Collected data

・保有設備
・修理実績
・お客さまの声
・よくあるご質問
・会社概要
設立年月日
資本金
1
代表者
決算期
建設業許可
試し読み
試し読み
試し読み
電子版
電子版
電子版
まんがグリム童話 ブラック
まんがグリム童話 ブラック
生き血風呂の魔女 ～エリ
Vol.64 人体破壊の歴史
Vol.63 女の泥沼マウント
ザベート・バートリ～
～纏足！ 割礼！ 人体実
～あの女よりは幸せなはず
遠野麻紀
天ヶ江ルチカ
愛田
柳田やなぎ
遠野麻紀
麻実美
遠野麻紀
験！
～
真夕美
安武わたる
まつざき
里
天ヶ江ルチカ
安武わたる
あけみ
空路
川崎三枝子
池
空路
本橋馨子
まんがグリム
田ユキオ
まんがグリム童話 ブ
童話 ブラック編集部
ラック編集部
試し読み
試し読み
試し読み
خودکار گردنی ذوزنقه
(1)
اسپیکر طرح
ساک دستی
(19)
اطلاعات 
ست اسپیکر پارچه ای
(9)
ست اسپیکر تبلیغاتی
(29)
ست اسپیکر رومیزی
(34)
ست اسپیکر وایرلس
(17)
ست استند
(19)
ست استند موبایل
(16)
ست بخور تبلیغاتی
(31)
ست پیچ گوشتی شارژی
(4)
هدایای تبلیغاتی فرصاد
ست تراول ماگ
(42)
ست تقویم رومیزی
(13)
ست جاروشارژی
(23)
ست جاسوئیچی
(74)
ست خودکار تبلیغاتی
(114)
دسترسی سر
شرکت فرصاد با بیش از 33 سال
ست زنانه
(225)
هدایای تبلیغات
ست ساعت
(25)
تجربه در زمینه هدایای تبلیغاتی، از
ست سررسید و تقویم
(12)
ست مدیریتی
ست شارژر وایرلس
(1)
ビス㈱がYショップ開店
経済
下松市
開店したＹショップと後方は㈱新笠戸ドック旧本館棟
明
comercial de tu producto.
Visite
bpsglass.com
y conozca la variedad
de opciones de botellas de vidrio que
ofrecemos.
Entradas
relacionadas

* * *

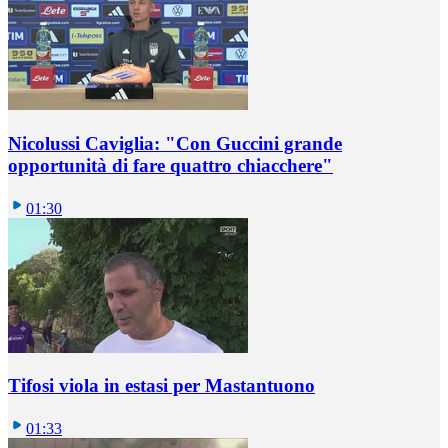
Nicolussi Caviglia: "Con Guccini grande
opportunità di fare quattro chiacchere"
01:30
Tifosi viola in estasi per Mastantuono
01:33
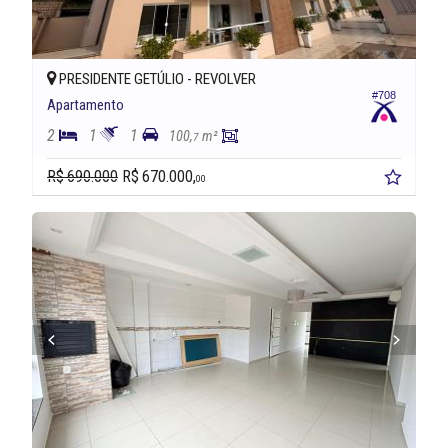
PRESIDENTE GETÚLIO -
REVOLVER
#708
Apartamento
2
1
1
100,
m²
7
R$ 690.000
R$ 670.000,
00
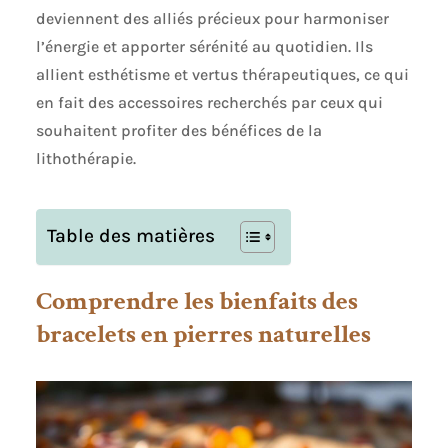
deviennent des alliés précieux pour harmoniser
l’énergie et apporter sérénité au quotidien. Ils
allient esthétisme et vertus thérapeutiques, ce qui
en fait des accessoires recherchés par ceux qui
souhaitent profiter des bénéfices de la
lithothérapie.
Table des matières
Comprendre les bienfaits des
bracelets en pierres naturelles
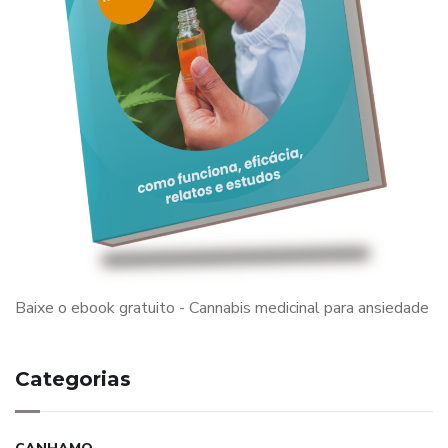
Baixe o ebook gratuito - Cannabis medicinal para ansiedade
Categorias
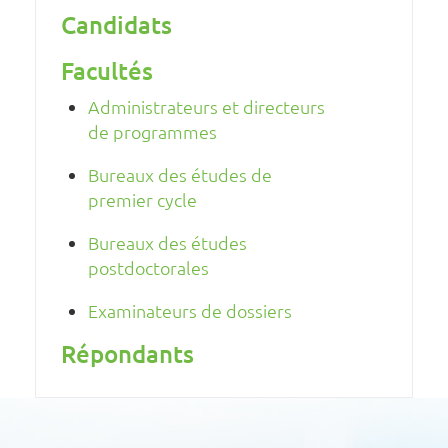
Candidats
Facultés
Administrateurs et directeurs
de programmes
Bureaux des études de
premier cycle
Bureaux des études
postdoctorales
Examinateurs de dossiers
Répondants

**WHAT THIS TASK INVOLVES:**
Wherever "études" occurs in the records above, copy the line it sits in.

**TASK SOLUTION:**
Bureaux des études de
Bureaux des études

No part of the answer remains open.